Leonid Glazychev, Ph.D., CEO, Logrus IT

Part 1: Introduction - Quality measurement landscape fragmentation - Automated and manual approaches used - What we truly need to measure

 

A brief ode to critical thinking – first steps

Let us start with a short digression. A woman is visiting her recently married daughter and her husband for Thanksgiving. The mother watches her daughter prepare the turkey and sees that she starts with cutting the body into two halves.

“Why have you cut the turkey?” she asks.

“It’s how I’d always seen you do it growing up.”

“But I only did it because we had a tiny stove, and the turkey simply did not fit inside as is!”

Critical thinking means taking a fresh look at everything you do, including things that we all take for granted or processes we endlessly and subconsciously repeat simply because we're used to repeating them.

In our case, it means to resist taking existing quality evaluation methods or old habits for granted and seeking objective, substantiated answers about their applicability, reliability, and existing correlations, if they exist.

 

Intento research

The first steps in this direction were made in the Intento research in 2018. Logrus IT had the privilege to contribute to that research and provided all manual LQAs and LQA-related stats.

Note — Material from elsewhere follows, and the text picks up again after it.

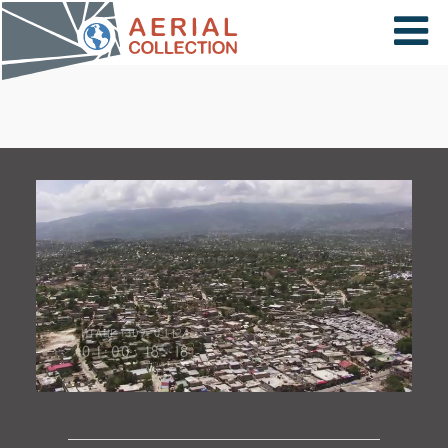
×
VIDÉOS
PAYS
CARTE
COLLECTIONS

The experiment compared 14 various NMT engines. The sample text comprised 45 randomly selected long segments with no tags (~2,000 words) from the pharmaceutical patents’ domain. It was translated from English to German. Selected segments demonstrated maximal standard deviation among engines, with an average hLEPOR score of 0.71 in each case.

We did a blind atomic (segment-level) LQA on all 14 translated samples, one of which was an actual human translation taken from an isolated piece of the same TM/corpus that was used to train some NMT engines. All in all, 5 expert reviewers were used. Each of them reviewed the same 9 segments per person (300 – 500 words) across all 14 engines to minimize subjectivity.

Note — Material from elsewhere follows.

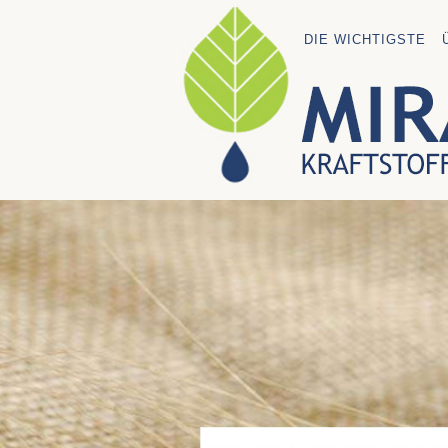
DIE WICHTIGSTE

Here’s the brief quality summary:

  1. No correlation was found between LQA results and hLEPOR scores.

Automated evaluation does not reflect loss of translation adequacy, including additions, omissions, wrong word order, etc.

  1. Human translation was #7. This emphasizes the questionable quality of materials taken mechanically from huge TMs mentioned earlier (that have never been evaluated or cleaned).
  2. The quality of MT translations in general was not even close to a good human one. Normalized atomistic evaluation produced normalized quality ratings between 35-39% for the best NMT engines (and much, much worse for some others), while for human translation typical expectations are above 60%.
  3. 60-70% of some MT translations were very good, meaning no errors or minor ones only.

Based on these results, Intento suggested to use the share of good MT translations as a quality indicator. Their primary assumption was that major errors equal major rework.

This leads us directly to the next section, namely, to the remaining big questions.

 

Remaining big questions

  1. Does atomic error severity/number reflect text rework effort? (Do major errors truly mean major rework?)

If the MT sentence translation contains a single absolutely irrelevant or unacceptable word or an omission that completely mangles or obscures the meaning of the sentence, LQA will produce the highest severity error (big impact), while fixing the issue only takes seconds (replacing or adding a single word).

  1. Will 3D, hybrid quality evaluation that adds holistic adequacy and intelligibility measurement clarify the picture?

The above experiment was carried out on standalone, non-consecutive units, so holistic evaluations were out of question. At the same time, we know that these evaluations are quick and correlate well with human sentiment. Theoretically, it could make a lot of sense to apply holistic evaluations to all contiguous texts. (Please find details on the 3D, hybrid quality approach in a separate article: Reliably Measuring Something That Isn't Completely Objective: The Quality Triangle Approach to Translation Quality Assurance).

  1. What does automation (n-gram-based methods) really measure?
  • Human perception of MT “as is” (like LQA)?
  • Productivity gain (editing effort)?
  • Something else or nothing at all?
  1. Are there any correlations?
  • Do better LQA results mean shorter editing time?
  • Does an hLEPOR score of 71% mean anything for LQA or editing effort?

So far there is no direct evidence that LQA results for the MT pre-translation stage actually correlate with human editing (finalization) effort. Moreover, there are reasons to suspect the opposite. Some critical or major errors, like a horrible typo on a home page (like the work “luck” inadvertently replaced by an expletive by a single letter) can be fixed in just a second. That’s exactly why we need to include the third, alternative quality measurement approach (editing time) in the comparison.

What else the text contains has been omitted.